Canada’s standard drug regulatory system was designed to approve single treatments for most patients, using evidence from large clinical trials. Personalized medicine requires a new approach that allows the approval of individual treatment for a very small group, or even a single person.

Treatments with a small number of patients can be evaluated under Health Canada’s new Notice of Compliance with Conditions (NOC/c), which allows promising treatments to reach the market with conditions. Full approval is later based on the collection of more clinical evidence.

This pathway speeds up the approval process so Canadians can get treatment for life-threatening or debilitating diseases faster. Further changes in the regulatory system may be necessary to provide an increasing number of personalized medicines.

Alternatively, Canada could follow the lead of Belgium, which took the approach of pre-adopting a large pool of individual phage, which could be combined in unique ways for each patient without and other regulatory measures. They recently published data from the first 100 cases, reporting high success rates.

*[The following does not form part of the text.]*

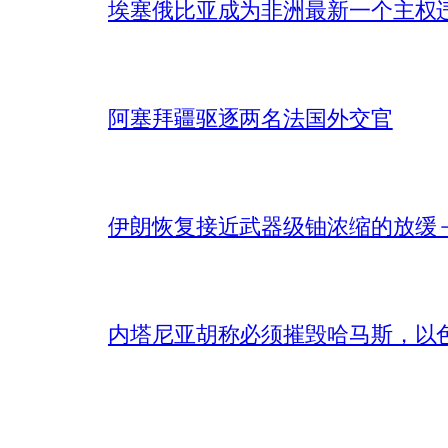
埃塞俄比亚成为非洲最新一个主权
阿塞拜疆驱逐两名法国外交官
伊朗恢复接近武器级铀浓缩的放缓 – 
内塔尼亚胡称必须摧毁哈马斯，以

Small sample sizes and a lack of individualized drug dosages can make it difficult to assess the health economic effects, which governments typically rely on for approval and reimbursement decisions. Canada has begun supplementing with real-world data/evidence from clinical centers in cases where large-scale trials are not possible. Such information includes patient or health delivery data that is already collected from a variety of sources, including electronic health records or digital health technology.

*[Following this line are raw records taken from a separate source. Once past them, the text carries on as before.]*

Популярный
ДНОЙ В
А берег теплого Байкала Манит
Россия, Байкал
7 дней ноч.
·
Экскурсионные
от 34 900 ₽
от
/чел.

Strategies to enhance access

However, challenges remain in the way we collect and integrate information across our various provincial health care systems. The Government of Canada recently invested $20 million to improve the collection and use of real-world evidence for regulatory decision-making as part of a strategy to increase access to drugs for rare diseases , another case where the number of patients is low but the morbidity rate can be high.

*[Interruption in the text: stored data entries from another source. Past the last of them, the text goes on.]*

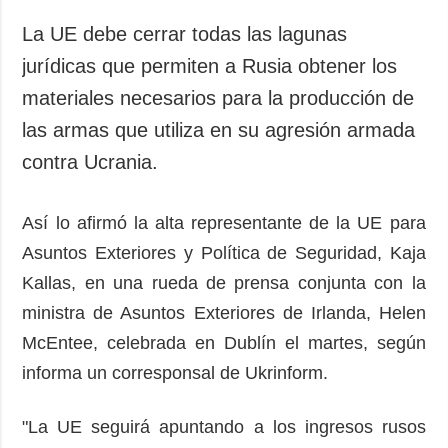
La UE debe cerrar todas las lagunas
jurídicas que permiten a Rusia obtener los
materiales necesarios para la producción de
las armas que utiliza en su agresión armada
contra Ucrania.
Así lo afirmó la alta representante de la UE para
Asuntos Exteriores y Política de Seguridad, Kaja
Kallas, en una rueda de prensa conjunta con la
ministra de Asuntos Exteriores de Irlanda, Helen
McEntee, celebrada en Dublín el martes, según
informa un corresponsal de Ukrinform.
"La UE seguirá apuntando a los ingresos rusos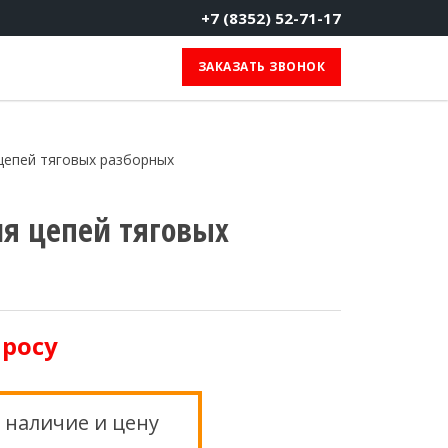
+7 (8352) 52-71-17
ЗАКАЗАТЬ ЗВОНОК
цепей тяговых разборных
ля цепей тяговых
просу
 наличие и цену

New methods for evaluating the cost-effectiveness of individual medicines will also be important. Such assessments measure the prevalence of disease, the accuracy of diagnostic tests, the effectiveness of treatment, the likelihood of complications, the availability of better treatments, and the life years changed to justify the cost of treatment. Having a clearer idea of ​​the cost-saving ratio of personalized medicine will help justify the use of scarce health care resources.

Implementing an outcomes-based reimbursement system can address cost, reimbursement, and access issues. Here, payments would only be made if the patient responded to treatment within a certain period of time. Patient assistance programs will also be important to reduce other costs. Sometimes these are offered by drug manufacturers to provide prescription drugs to eligible patients at low or no cost.

The field of personalized medicine will continue to grow, with more and more methods for more and more indications. Ensuring timely and affordable access to these treatments despite their high cost and small number of patients will be very important. Success will require collaboration between pharmaceutical companies, government agencies, insurance companies and health care facilities.